Tout ce que le jeune athlète croît gagner est vain. La beauté ? mais il suffit de voir les visages difformes des boxeurs, les membres brisés, les yeux crevés. La force ? mais les animaux sont bien plus forts que les hommes. Le plaisir ? l’entraînement le leur interdit. La richesse ? ils sont criblés de dettes.
Il n’est pas étonnant, et je terminerai par là, que le monde chrétien ait repris ces condamnations avec les mêmes arguments, mais dans la nouvelle perspective du salut éternel. Le seul entraînement athlétique recommandé, c’est d’être athlètes pour Dieu, par l’ascétisme, comme le recommande l’apôtre Paul dans sa 1ère Lettre aux Corinthiens (9, 24-27).
Ne savez-vous pas que, dans le stade, tous les coureurs participent à la course, mais qu’un seul reçoit le prix. Alors, vous, courez de manière à l’emporter. Tout athlète se prive de tout ; ils le font pour recevoir une couronne corruptible, mais nous, pour une couronne incorruptible. Moi, c’est ainsi que je cours, ce n’est pas sans fixer le but ; c’est ainsi que je fais de la lutte, ce n’est pas en frappant dans le vide. Mais je traite durement mon corps, j’en fais mon esclave, pour éviter qu’après avoir proclamé l’Évangile à d’autres, je sois moi-même disqualifié.

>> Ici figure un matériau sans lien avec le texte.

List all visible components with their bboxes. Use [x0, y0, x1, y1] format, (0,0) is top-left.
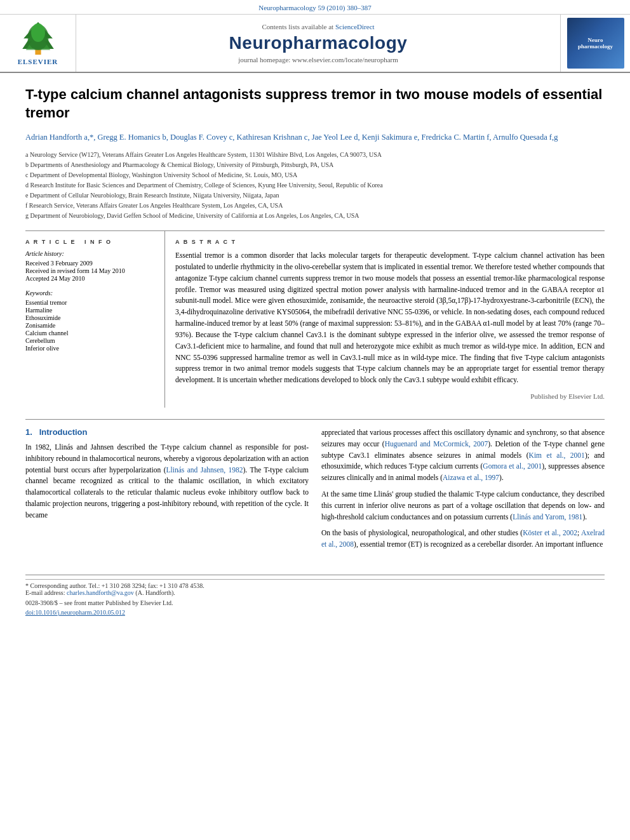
journal-citation: Neuropharmacology 59 (2010) 380–387: [258, 4, 372, 11]
header-right: Neuro pharmacology: [560, 15, 630, 72]
section-title: 1. Introduction: [25, 427, 309, 437]
svg-point-4: [31, 23, 45, 42]
abstract-col: A B S T R A C T Essential tremor is a co…: [165, 231, 605, 408]
keyword-4: Zonisamide: [25, 322, 156, 329]
journal-homepage: journal homepage: www.elsevier.com/locat…: [238, 56, 398, 63]
keyword-2: Harmaline: [25, 307, 156, 314]
corr-author-note: * Corresponding author. Tel.: +1 310 268…: [25, 579, 605, 596]
affiliations: a Neurology Service (W127), Veterans Aff…: [25, 150, 605, 220]
affil-f: f Research Service, Veterans Affairs Gre…: [25, 201, 605, 210]
article-title: T-type calcium channel antagonists suppr…: [25, 86, 605, 122]
corr-author-text: * Corresponding author. Tel.: +1 310 268…: [25, 582, 204, 589]
sciencedirect-link[interactable]: ScienceDirect: [335, 23, 375, 30]
header-section: ELSEVIER Contents lists available at Sci…: [0, 15, 630, 73]
published-by: Published by Elsevier Ltd.: [175, 392, 605, 400]
two-col-layout: 1. Introduction In 1982, Llinás and Jahn…: [25, 427, 605, 556]
keyword-7: Inferior olive: [25, 345, 156, 352]
authors-text: Adrian Handforth a,*, Gregg E. Homanics …: [25, 133, 558, 142]
journal-cover-image: Neuro pharmacology: [567, 18, 624, 69]
abstract-label: A B S T R A C T: [175, 239, 605, 245]
keywords-label: Keywords:: [25, 290, 156, 297]
article-info-label: A R T I C L E I N F O: [25, 239, 156, 245]
ref-koster[interactable]: Köster et al., 2002: [523, 529, 577, 537]
keyword-1: Essential tremor: [25, 299, 156, 306]
section-number: 1.: [25, 427, 32, 437]
intro-left-para1: In 1982, Llinás and Jahnsen described th…: [25, 442, 309, 521]
affil-b: b Departments of Anesthesiology and Phar…: [25, 160, 605, 170]
intro-right-para1: appreciated that various processes affec…: [321, 427, 605, 484]
ref-llinas-yarom[interactable]: Llinás and Yarom, 1981: [513, 513, 582, 521]
ref-huguenard[interactable]: Huguenard and McCormick, 2007: [385, 440, 488, 448]
received-revised-date: Received in revised form 14 May 2010: [25, 267, 156, 274]
header-center: Contents lists available at ScienceDirec…: [76, 15, 560, 72]
sciencedirect-line: Contents lists available at ScienceDirec…: [262, 23, 374, 30]
elsevier-logo: ELSEVIER: [16, 21, 60, 65]
article-history-label: Article history:: [25, 250, 156, 257]
header-left: ELSEVIER: [0, 15, 76, 72]
section-heading: Introduction: [39, 427, 88, 437]
accepted-date: Accepted 24 May 2010: [25, 275, 156, 282]
doi-link[interactable]: doi:10.1016/j.neuropharm.2010.05.012: [25, 609, 125, 616]
keywords-section: Keywords: Essential tremor Harmaline Eth…: [25, 290, 156, 352]
ref-kim[interactable]: Kim et al., 2001: [529, 451, 585, 459]
intro-right-para2: At the same time Llinás' group studied t…: [321, 489, 605, 523]
elsevier-tree-icon: [16, 21, 60, 56]
article-content: T-type calcium channel antagonists suppr…: [0, 73, 630, 629]
page-container: Neuropharmacology 59 (2010) 380–387 ELSE…: [0, 0, 630, 629]
footer-note-1: 0028-3908/$ – see front matter Published…: [25, 598, 605, 608]
keyword-5: Calcium channel: [25, 330, 156, 337]
elsevier-brand-text: ELSEVIER: [18, 58, 58, 65]
keyword-3: Ethosuximide: [25, 314, 156, 321]
contents-available-text: Contents lists available at: [262, 23, 333, 30]
authors-line: Adrian Handforth a,*, Gregg E. Homanics …: [25, 131, 605, 143]
journal-main-title: Neuropharmacology: [229, 33, 408, 53]
article-footer: * Corresponding author. Tel.: +1 310 268…: [25, 575, 605, 616]
right-col: appreciated that various processes affec…: [321, 427, 605, 556]
affil-d: d Research Institute for Basic Sciences …: [25, 180, 605, 190]
info-abstract-row: A R T I C L E I N F O Article history: R…: [25, 230, 605, 408]
email-label: E-mail address:: [25, 589, 65, 596]
author-email[interactable]: charles.handforth@va.gov: [67, 589, 134, 596]
affil-e: e Department of Cellular Neurobiology, B…: [25, 190, 605, 200]
intro-right-para3: On the basis of physiological, neuropath…: [321, 528, 605, 550]
intro-section: 1. Introduction In 1982, Llinás and Jahn…: [25, 419, 605, 556]
ref-gomora[interactable]: Gomora et al., 2001: [483, 462, 542, 470]
article-info-col: A R T I C L E I N F O Article history: R…: [25, 231, 165, 408]
received-date: Received 3 February 2009: [25, 260, 156, 267]
affil-c: c Department of Developmental Biology, W…: [25, 170, 605, 180]
affil-a: a Neurology Service (W127), Veterans Aff…: [25, 150, 605, 159]
abstract-text: Essential tremor is a common disorder th…: [175, 250, 605, 386]
email-suffix: (A. Handforth).: [135, 589, 175, 596]
affil-g: g Department of Neurobiology, David Geff…: [25, 211, 605, 220]
ref-llinas-jahnsen[interactable]: Llinás and Jahnsen, 1982: [166, 466, 243, 474]
footer-doi: doi:10.1016/j.neuropharm.2010.05.012: [25, 609, 605, 616]
journal-top-bar: Neuropharmacology 59 (2010) 380–387: [0, 0, 630, 15]
keyword-6: Cerebellum: [25, 337, 156, 344]
left-col: 1. Introduction In 1982, Llinás and Jahn…: [25, 427, 309, 556]
ref-aizawa[interactable]: Aizawa et al., 1997: [443, 474, 499, 481]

La condamnation de l’athlétisme est particulièrement explicite chez Clément d’Alexandrie, une cinquantaine d’années après Galien, dans son Pédagogue (2, 2, 1, trad. Mondésert) quand il invite à la sobriété alimentaire : Pour les animaux, écrit-il, « la vie n’est rien d’autre qu’un estomac », pour les hommes, la nourriture n’est ni une occupation ni un plaisir, mais seulement une aide « dans notre séjour ici-bas », préparant à l’incorruptibilité de la vie éternelle. Donc :
Que cette nourriture soit simple et sans recherche (…) servant à la vie, mais non à la sensualité ; or celle-là, la vie, est constituée de deux éléments, la santé et la vigueur, ce qui correspond surtout à une nourriture facile à prendre, propice à la digestion et à la légèreté du corps ; et c’est ce qui produit la croissance, la santé et une vigueur équilibrée, et non pas cette vigueur désordonnée, dangereuse (σφαλερά) et sujette à bien des misères que les athlètes doivent à une nourriture forcée (ἀναγκοφαγίας).